In one aspect of this embodiment, the sensor includes a pressure measuring mechanism, such as a strain gauge. Through the pressure measuring mechanism, the force exerted on the first surface of the diaphragm can be measured. The resultant force exerted on the diaphragm corresponds to the pressure of the blood in the corresponding blood conduit. In yet another aspect of this embodiment, the sensor may be a piezoelectric distance sensor for measuring the distance the diaphragm deflects and converting this distance into a pressure in the blood conduit.
In yet another aspect of this embodiment, a ferromagnetic material is attached to the second surface of the diaphragm, and a magnet is attached to the sensor. The magnet is capable of being directly coupled to the ferromagnetic material on the second surface of the diaphragm. As such, this coupling of the ferromagnetic material and the magnet create a removable attachment of the diaphragm and the sensor. In an alternative aspect, the magnet may be attached to the diaphragm and the ferromagnetic material may be attached to the sensor.
In a further embodiment of the present invention, the extracorporeal blood processing system can include a disposable assembly as broadly discussed above. In addition, the extracorporeal blood processing system includes a sensor which measures a quantity corresponding to positive and negative fluid pressures and which can be removably attached to the second surface of the diaphragm of the disposable assembly. The sensor may be removably attached to the second surface of the diaphragm.

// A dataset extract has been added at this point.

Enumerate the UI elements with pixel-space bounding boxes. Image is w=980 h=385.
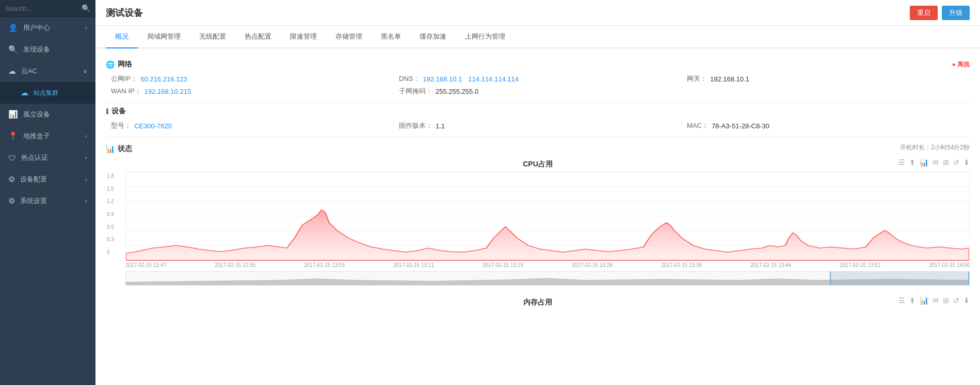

In one aspect of this embodiment, a probe having a vacuum chamber is provided for interfacing with the second surface of the diaphragm. The probe is connected to the sensor, and when a vacuum is created in the vacuum chamber the probe is coupled to the second surface of the diaphragm.
A means for detecting a state of coupling between the vacuum chamber and the second surface of the diaphragm, such as a means for monitoring air flow, may also be provided. When air flow is detected, the probe is not connected to the second surface of the diaphragm and vice versa.
In another aspect of this embodiment, the diaphragm includes an elongated member attached to and extending from the second surface of the diaphragm. A means for attaching the second surface to a sensor is provided. The means for attaching includes a means for capturing the elongated member. In this aspect, the elongated member may have a shaped end. The means for attaching may further comprise a receiving structure having a complementary shaped opening corresponding to the shaped end of the elongated member. In addition, the means for attaching may also include a receiving element having an opening wherein the opening has a first size for accepting the shaped end and a second size, smaller that the first size, for capturing the shaped end.
In even another embodiment of the present invention, a method for measuring pressure in an extracorporeal blood processing system is provided. This method includes introducing blood from a donor/patient into a disposable assembly, wherein the disposable assembly has at least one blood conduit with a diaphragm member disposed within a wall of the conduit. The method further includes determining a pressure in the at least one blood conduit. The step of determining may include measuring a force of the blood on the diaphragm using a force sensor or displacement of the diaphragm. The measured force or displacement may then used to calculate a pressure of the blood in the blood conduit. The disposable assembly and extracorporeal blood processing system as broadly described above are useful in the method of the present invention.